BCH of the prostate may present as one of 2 types: small nests of basal cells or larger cellular aggregates which mimic more aggressive tumors.  Typical BCH consists of a proliferation of basal cells 2 or more cell layers thick at the periphery of prostate glands and acini. Frequently the proliferation may be more than 2-cell-layers thick protruding into the acinar lumen. The hyperplastic cells are larger than the usual cells. They are surrounded by a few concentric layers of compressed stroma, often associated with chronic inflammation. The nests vary from solid to cystically dilated glands. Small foci of BCH often occur within hyperplastic acini but are rarely noticed unless florid. Large areas of BCH occur as closely packed nests and often suggest the possibility of carcinoma especially, since basal cells commonly have recognizable nucleoli.

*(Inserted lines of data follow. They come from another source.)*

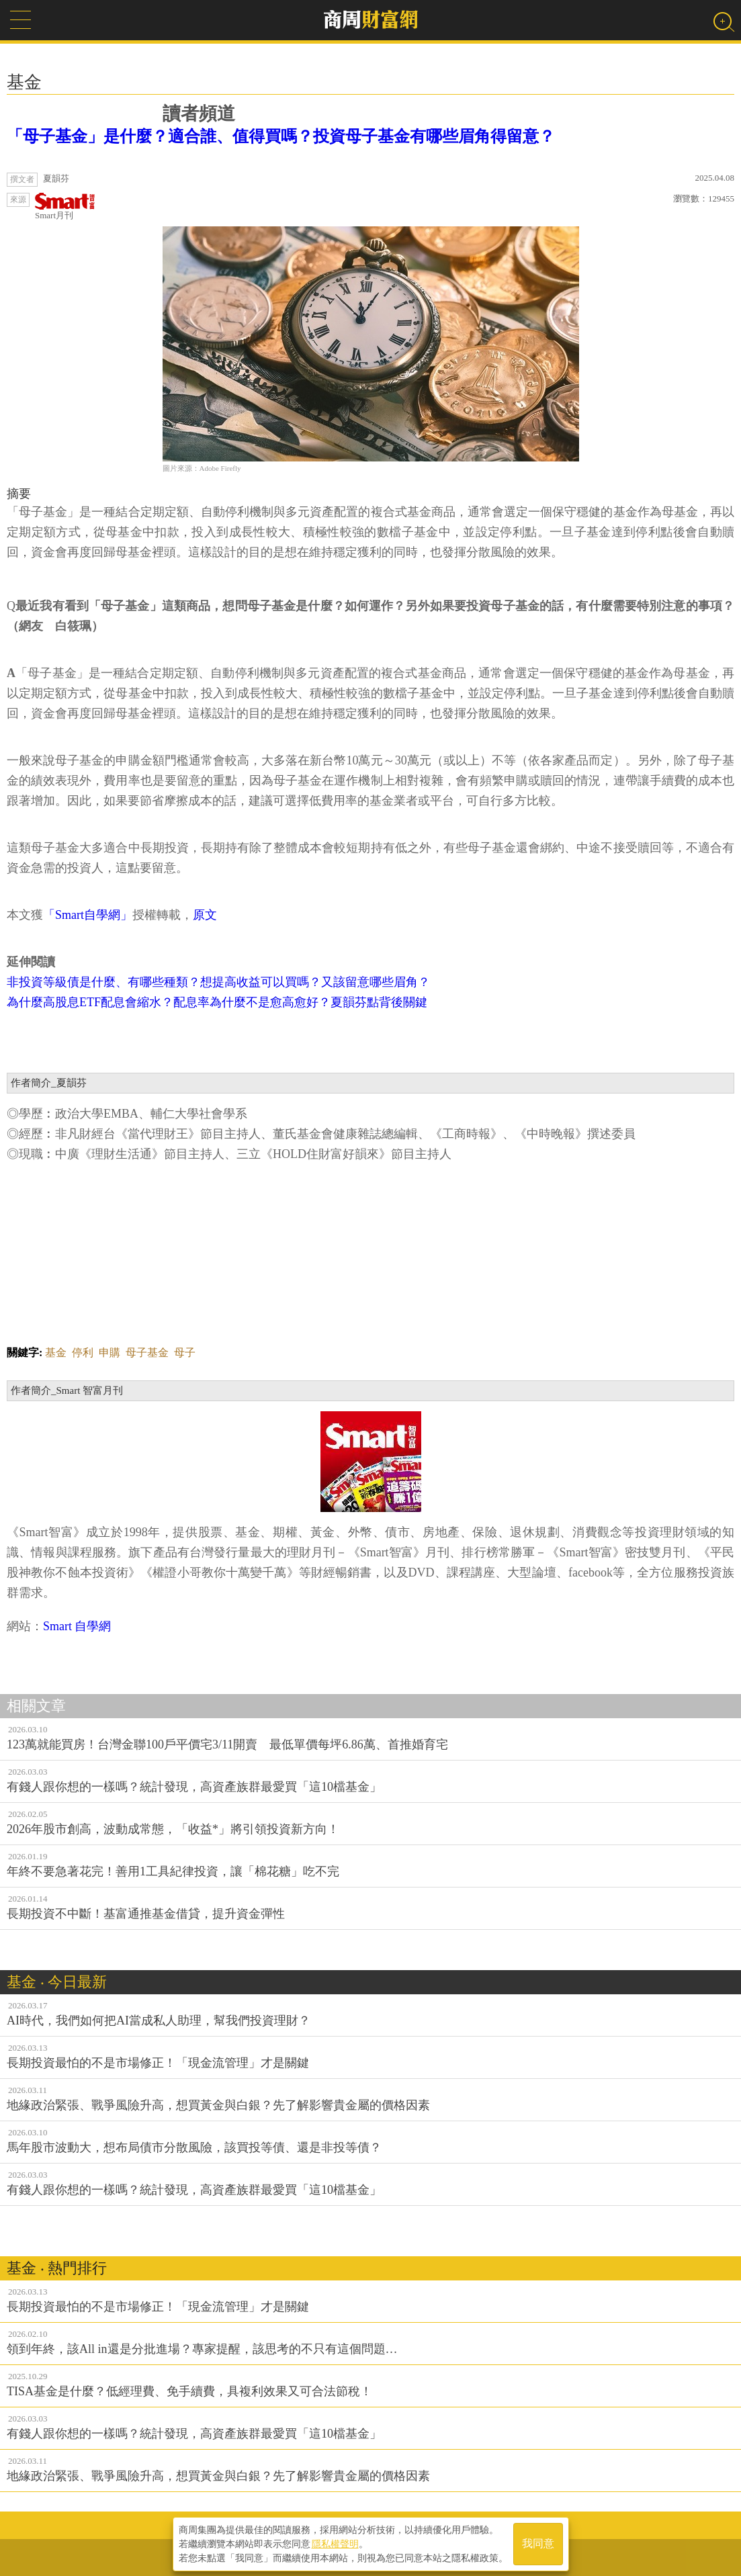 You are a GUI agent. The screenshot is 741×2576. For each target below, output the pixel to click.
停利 (82, 1352)
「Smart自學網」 (87, 915)
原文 (205, 915)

This concern is enhanced when the lesion fails to react with PSA & PAP, atypical nuclei are present in its cells, or the margins of the hyperplastic nests are poorly demarcated in suboptimally preserved tissue. In contrast to most cases of transitional cell hyperplasia, BCH occurs in terminal ducts & acini of peripheral glands & its cells often exhibit a perpendicular orientation to the basement membrane. BCH frequently involves only part of the gland & occasionally protrudes into the lumen. In the largest series of BCH described by Cleary et al  all patients were above 60 years and had BPH in addition to BCH. 2 patients had concomitant carcinoma prostate foci. One of our cases is of interest in that the patient was young and had no voiding problems. The prostate felt firm on DRE. BCH is most often seen as a secondary change in benign prostatic hyperplasia (BPH). In BPH, the BCH is seen at the margin of the nodule and infarcts. Other associated lesions include chronic inflammation, calcification, clear cell changes and squamous metaplasia.  All the cells in BCH display intense cytoplasmic immunoreactivity with keratin 34 beta E 12.  As acini of prostatic adenocarcinoma lack basal cells, this staining is useful in confirming the diagnosis of Ca prostate. Normal prostatic basal cells do not display immunoreactivity for PSA, PAP or S-100 Protein. Young et al  and Jacobs et all have reported concomitant BCH and carcinoma prostate.
The differential diagnosis of BCH includes transitional cell hyperplasia, squamous metaplasia, transitional cell carcinoma of the prostate, adenocarcinoma of prostate and, adenoid cystic carcinoma of prostate.